JAKARTA - Wakil Presiden (Wapres) Ma’ruf Amin minta Ketua Mahkamah Konstitusi (MK) Suhartoyo tidak membuat kegaduhan baru. Suhartoyo terpilih sebagai Ketua MK menggantikan Anwar Usman yang dikenakan sanksi pencopotan sebagai Ketua MK oleh Majelis Kehormatan Mahkamah Konstitusi (MKMK) pada Selasa (7/11).
Wapres pun mengharapkan agar ke depan MK bisa sesuai harapan masyarakat terutama dalam menghasilkan putusan-putusan yang krusial.
“Ya kita harapkan saja bahwa ke depan tentu MK ini akan lebih baik sesuai dengan harapan masyarakat, sehingga tidak ada lagi gonjang-ganjing lagi masalah-masalah yang putusan MK yang krusial ke depan. Saya kira itu semua kita mengharapkan itu,” harap Ma’ruf Amin dalam keterangannya di Istana Wapres, Jakarta, Kamis (9/11/2023).
BACA JUGA:
Wapres juga mengingatkan agar Ketua MK yang baru tidak menimbulkan kegaduhan seperti terjadi sebelumnya. “Ya kita serahkan pada masalah MK ya, yang penting tidak membuat kegaduhan baru lah. Kira-kira begitu ya. Jadi lebih baik gitu kan,” pungkasnya.

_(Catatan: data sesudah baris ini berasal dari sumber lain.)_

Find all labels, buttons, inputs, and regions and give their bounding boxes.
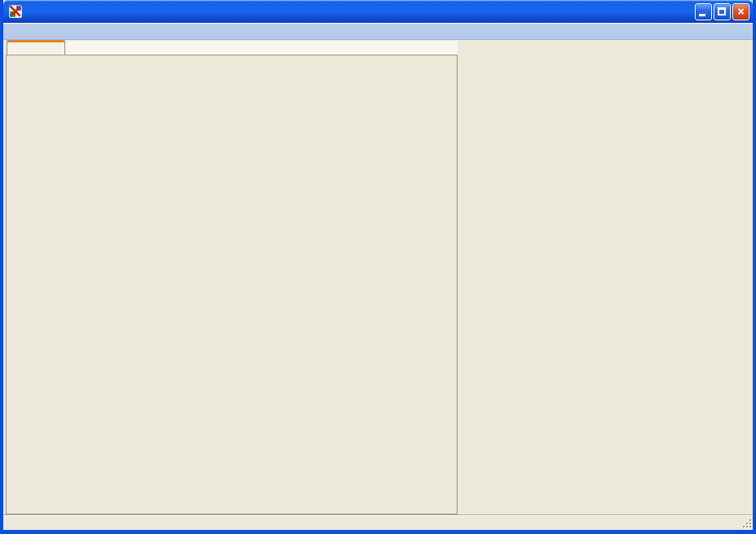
tab-set1-e1[interactable] [7, 40, 65, 55]
close-icon: × [733, 4, 749, 20]
glow-curve-chart-panel [6, 55, 458, 514]
glow-curve-chart [7, 55, 457, 514]
app-window: × [0, 0, 756, 534]
parameter-panel [458, 40, 742, 514]
app-icon [8, 4, 23, 19]
menu-bar [3, 23, 753, 40]
close-button[interactable]: × [732, 3, 749, 20]
maximize-icon [718, 7, 726, 15]
status-bar [3, 514, 753, 530]
tab-strip [6, 41, 458, 55]
minimize-button[interactable] [695, 3, 712, 20]
resize-grip-icon[interactable] [741, 518, 752, 528]
minimize-icon [699, 14, 705, 16]
main-area [3, 40, 753, 514]
maximize-button[interactable] [714, 3, 731, 20]
title-bar[interactable]: × [3, 0, 753, 23]
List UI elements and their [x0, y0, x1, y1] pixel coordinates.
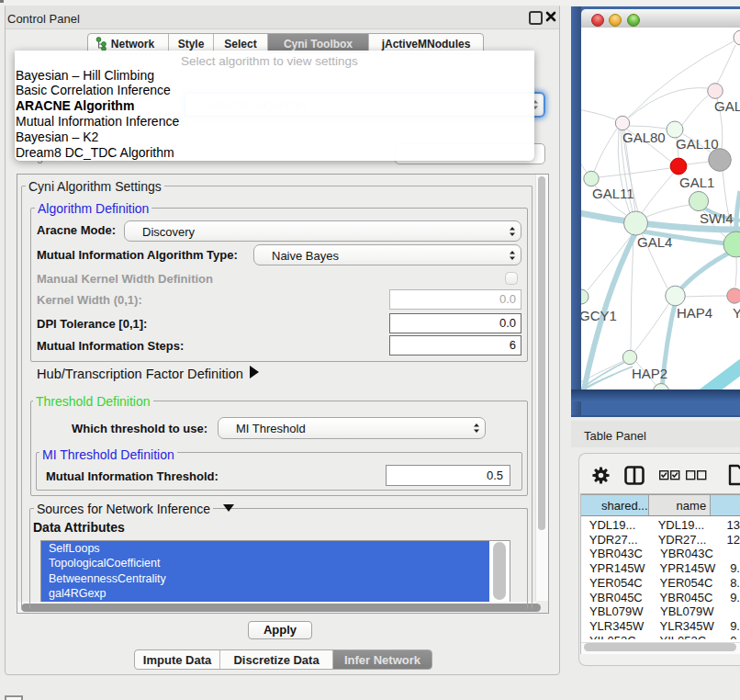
svg-text:HAP4: HAP4: [677, 305, 712, 321]
svg-text:SWI4: SWI4: [700, 210, 734, 226]
svg-text:GAL80: GAL80: [622, 130, 666, 145]
svg-text:GAL1: GAL1: [679, 175, 714, 190]
svg-text:GCY1: GCY1: [581, 308, 617, 323]
svg-text:HAP2: HAP2: [632, 366, 667, 381]
svg-text:GAL3: GAL3: [714, 98, 740, 114]
svg-text:Y: Y: [733, 305, 740, 321]
svg-text:GAL10: GAL10: [676, 136, 719, 152]
svg-text:GAL11: GAL11: [592, 186, 634, 201]
svg-text:GAL4: GAL4: [637, 234, 672, 250]
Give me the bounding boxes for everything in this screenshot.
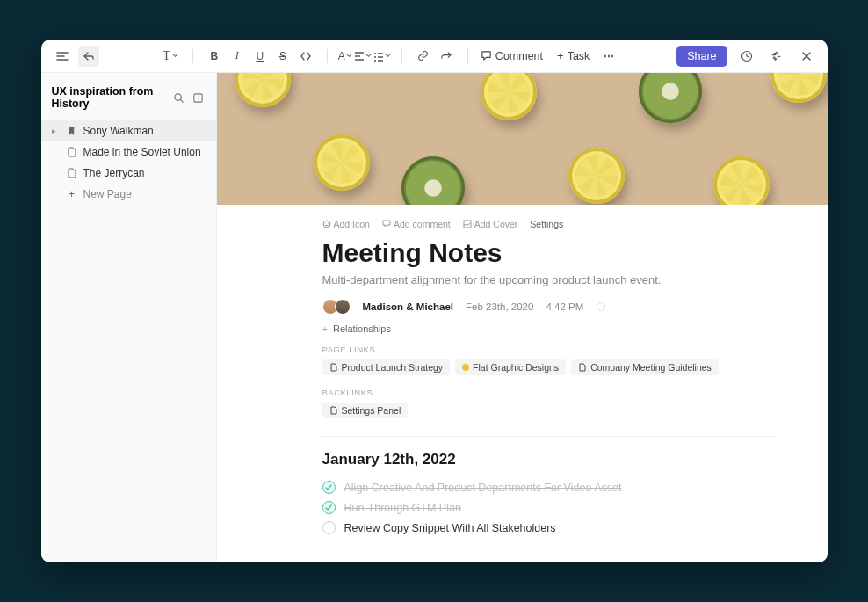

Suhartoyo terpilih dalam Rapat Permusyawaratan Hakim (RPH) yang dilakukan secara tertutup. Pada rapat itu, kesembilan Hakim MK mengeluarkan satu persatu nama yang akan dijadikan ketua selanjutnya, setelah itu keluarlah nama Saldi Isra dan Suhartoyo.
BACA JUGA:
Sampai akhirnya Saldi Isra dan Suhartoyo melakukan diskusi kecil siapa yang akan maju menjadi Ketua MK. “Kami bersembilan sepakat memberikan kesempatan pada dua hakim konstitusi yang disebut dalam RPH tadi, diminta untuk diskusi berdua. Jadi tujuh dari sembilan hakim meninggalkan ruangan. Hanya saya dan Pak Suhartoyo untuk berdiskusi. Siapa yang mau jadi ketua dan jadi wakil ketua,” kata Saldi Isra di Gedung MK.